◆ **Problem to solve**
Can you output the records below exactly as they are written?

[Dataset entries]
-=-=-
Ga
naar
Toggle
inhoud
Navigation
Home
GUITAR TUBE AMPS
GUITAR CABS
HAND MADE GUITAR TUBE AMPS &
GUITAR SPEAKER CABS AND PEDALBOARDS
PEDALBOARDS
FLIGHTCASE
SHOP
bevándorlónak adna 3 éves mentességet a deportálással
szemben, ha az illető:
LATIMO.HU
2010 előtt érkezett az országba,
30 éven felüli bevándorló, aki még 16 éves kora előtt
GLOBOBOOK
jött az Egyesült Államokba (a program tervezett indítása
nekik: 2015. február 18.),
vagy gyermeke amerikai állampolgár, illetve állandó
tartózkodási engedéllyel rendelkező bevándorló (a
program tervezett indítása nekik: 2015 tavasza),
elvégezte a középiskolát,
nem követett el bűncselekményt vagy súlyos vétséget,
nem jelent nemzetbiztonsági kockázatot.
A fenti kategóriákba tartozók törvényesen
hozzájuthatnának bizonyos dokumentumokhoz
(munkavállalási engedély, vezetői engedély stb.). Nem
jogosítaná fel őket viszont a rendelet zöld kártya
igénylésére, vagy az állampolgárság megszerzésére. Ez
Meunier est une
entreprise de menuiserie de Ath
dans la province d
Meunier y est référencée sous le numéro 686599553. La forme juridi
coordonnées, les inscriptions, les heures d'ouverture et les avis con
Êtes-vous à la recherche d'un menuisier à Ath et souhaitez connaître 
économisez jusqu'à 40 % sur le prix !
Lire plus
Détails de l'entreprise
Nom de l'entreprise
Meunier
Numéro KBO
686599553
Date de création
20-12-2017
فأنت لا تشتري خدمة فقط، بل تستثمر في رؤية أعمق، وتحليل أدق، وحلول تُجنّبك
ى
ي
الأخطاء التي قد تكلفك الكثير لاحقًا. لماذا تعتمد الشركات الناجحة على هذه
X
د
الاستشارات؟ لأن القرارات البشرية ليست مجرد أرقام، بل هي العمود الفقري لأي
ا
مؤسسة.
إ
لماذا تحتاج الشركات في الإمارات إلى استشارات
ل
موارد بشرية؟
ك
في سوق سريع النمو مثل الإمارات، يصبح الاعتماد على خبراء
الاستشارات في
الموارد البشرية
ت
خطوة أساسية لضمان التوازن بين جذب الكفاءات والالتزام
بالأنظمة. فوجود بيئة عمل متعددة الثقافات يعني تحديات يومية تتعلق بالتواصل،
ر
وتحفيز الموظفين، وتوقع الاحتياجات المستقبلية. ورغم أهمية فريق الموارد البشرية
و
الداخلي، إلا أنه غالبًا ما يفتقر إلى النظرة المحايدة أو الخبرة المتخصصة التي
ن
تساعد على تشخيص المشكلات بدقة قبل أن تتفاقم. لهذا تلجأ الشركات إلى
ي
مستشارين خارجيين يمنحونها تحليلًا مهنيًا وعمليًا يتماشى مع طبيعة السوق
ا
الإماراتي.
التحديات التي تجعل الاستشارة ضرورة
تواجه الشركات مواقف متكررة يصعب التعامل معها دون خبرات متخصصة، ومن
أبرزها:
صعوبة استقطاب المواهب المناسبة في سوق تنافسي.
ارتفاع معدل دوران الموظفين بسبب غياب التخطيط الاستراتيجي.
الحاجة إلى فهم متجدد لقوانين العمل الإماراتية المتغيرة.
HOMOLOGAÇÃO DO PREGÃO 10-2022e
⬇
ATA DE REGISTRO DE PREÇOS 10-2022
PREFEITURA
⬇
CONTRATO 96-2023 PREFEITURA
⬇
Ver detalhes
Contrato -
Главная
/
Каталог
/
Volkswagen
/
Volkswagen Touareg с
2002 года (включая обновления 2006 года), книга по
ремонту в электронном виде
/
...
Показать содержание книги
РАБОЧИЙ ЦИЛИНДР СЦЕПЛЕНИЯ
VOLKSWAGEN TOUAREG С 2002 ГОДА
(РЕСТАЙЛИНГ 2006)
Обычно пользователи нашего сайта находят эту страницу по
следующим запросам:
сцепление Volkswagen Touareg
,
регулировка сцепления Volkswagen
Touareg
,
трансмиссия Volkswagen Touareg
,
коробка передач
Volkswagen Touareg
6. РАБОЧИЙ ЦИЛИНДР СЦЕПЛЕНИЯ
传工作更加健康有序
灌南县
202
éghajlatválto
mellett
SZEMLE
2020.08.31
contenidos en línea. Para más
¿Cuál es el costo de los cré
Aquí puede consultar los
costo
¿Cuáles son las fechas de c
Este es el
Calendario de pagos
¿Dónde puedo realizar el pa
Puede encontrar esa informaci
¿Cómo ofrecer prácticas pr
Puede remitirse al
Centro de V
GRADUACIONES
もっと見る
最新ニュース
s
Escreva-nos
-=-=-
◆ **Answer below**
Ga
naar
Toggle
inhoud
Navigation
Home
GUITAR TUBE AMPS
GUITAR CABS
HAND MADE GUITAR TUBE AMPS &
GUITAR SPEAKER CABS AND PEDALBOARDS
PEDALBOARDS
FLIGHTCASE
SHOP
bevándorlónak adna 3 éves mentességet a deportálással
szemben, ha az illető:
LATIMO.HU
2010 előtt érkezett az országba,
30 éven felüli bevándorló, aki még 16 éves kora előtt
GLOBOBOOK
jött az Egyesült Államokba (a program tervezett indítása
nekik: 2015. február 18.),
vagy gyermeke amerikai állampolgár, illetve állandó
tartózkodási engedéllyel rendelkező bevándorló (a
program tervezett indítása nekik: 2015 tavasza),
elvégezte a középiskolát,
nem követett el bűncselekményt vagy súlyos vétséget,
nem jelent nemzetbiztonsági kockázatot.
A fenti kategóriákba tartozók törvényesen
hozzájuthatnának bizonyos dokumentumokhoz
(munkavállalási engedély, vezetői engedély stb.). Nem
jogosítaná fel őket viszont a rendelet zöld kártya
igénylésére, vagy az állampolgárság megszerzésére. Ez
Meunier est une
entreprise de menuiserie de Ath
dans la province d
Meunier y est référencée sous le numéro 686599553. La forme juridi
coordonnées, les inscriptions, les heures d'ouverture et les avis con
Êtes-vous à la recherche d'un menuisier à Ath et souhaitez connaître 
économisez jusqu'à 40 % sur le prix !
Lire plus
Détails de l'entreprise
Nom de l'entreprise
Meunier
Numéro KBO
686599553
Date de création
20-12-2017
فأنت لا تشتري خدمة فقط، بل تستثمر في رؤية أعمق، وتحليل أدق، وحلول تُجنّبك
ى
ي
الأخطاء التي قد تكلفك الكثير لاحقًا. لماذا تعتمد الشركات الناجحة على هذه
X
د
الاستشارات؟ لأن القرارات البشرية ليست مجرد أرقام، بل هي العمود الفقري لأي
ا
مؤسسة.
إ
لماذا تحتاج الشركات في الإمارات إلى استشارات
ل
موارد بشرية؟
ك
في سوق سريع النمو مثل الإمارات، يصبح الاعتماد على خبراء
الاستشارات في
الموارد البشرية
ت
خطوة أساسية لضمان التوازن بين جذب الكفاءات والالتزام
بالأنظمة. فوجود بيئة عمل متعددة الثقافات يعني تحديات يومية تتعلق بالتواصل،
ر
وتحفيز الموظفين، وتوقع الاحتياجات المستقبلية. ورغم أهمية فريق الموارد البشرية
و
الداخلي، إلا أنه غالبًا ما يفتقر إلى النظرة المحايدة أو الخبرة المتخصصة التي
ن
تساعد على تشخيص المشكلات بدقة قبل أن تتفاقم. لهذا تلجأ الشركات إلى
ي
مستشارين خارجيين يمنحونها تحليلًا مهنيًا وعمليًا يتماشى مع طبيعة السوق
ا
الإماراتي.
التحديات التي تجعل الاستشارة ضرورة
تواجه الشركات مواقف متكررة يصعب التعامل معها دون خبرات متخصصة، ومن
أبرزها:
صعوبة استقطاب المواهب المناسبة في سوق تنافسي.
ارتفاع معدل دوران الموظفين بسبب غياب التخطيط الاستراتيجي.
الحاجة إلى فهم متجدد لقوانين العمل الإماراتية المتغيرة.
HOMOLOGAÇÃO DO PREGÃO 10-2022e
⬇
ATA DE REGISTRO DE PREÇOS 10-2022
PREFEITURA
⬇
CONTRATO 96-2023 PREFEITURA
⬇
Ver detalhes
Contrato -
Главная
/
Каталог
/
Volkswagen
/
Volkswagen Touareg с
2002 года (включая обновления 2006 года), книга по
ремонту в электронном виде
/
...
Показать содержание книги
РАБОЧИЙ ЦИЛИНДР СЦЕПЛЕНИЯ
VOLKSWAGEN TOUAREG С 2002 ГОДА
(РЕСТАЙЛИНГ 2006)
Обычно пользователи нашего сайта находят эту страницу по
следующим запросам:
сцепление Volkswagen Touareg
,
регулировка сцепления Volkswagen
Touareg
,
трансмиссия Volkswagen Touareg
,
коробка передач
Volkswagen Touareg
6. РАБОЧИЙ ЦИЛИНДР СЦЕПЛЕНИЯ
传工作更加健康有序
灌南县
202
éghajlatválto
mellett
SZEMLE
2020.08.31
contenidos en línea. Para más
¿Cuál es el costo de los cré
Aquí puede consultar los
costo
¿Cuáles son las fechas de c
Este es el
Calendario de pagos
¿Dónde puedo realizar el pa
Puede encontrar esa informaci
¿Cómo ofrecer prácticas pr
Puede remitirse al
Centro de V
GRADUACIONES
もっと見る
最新ニュース
s
Escreva-nos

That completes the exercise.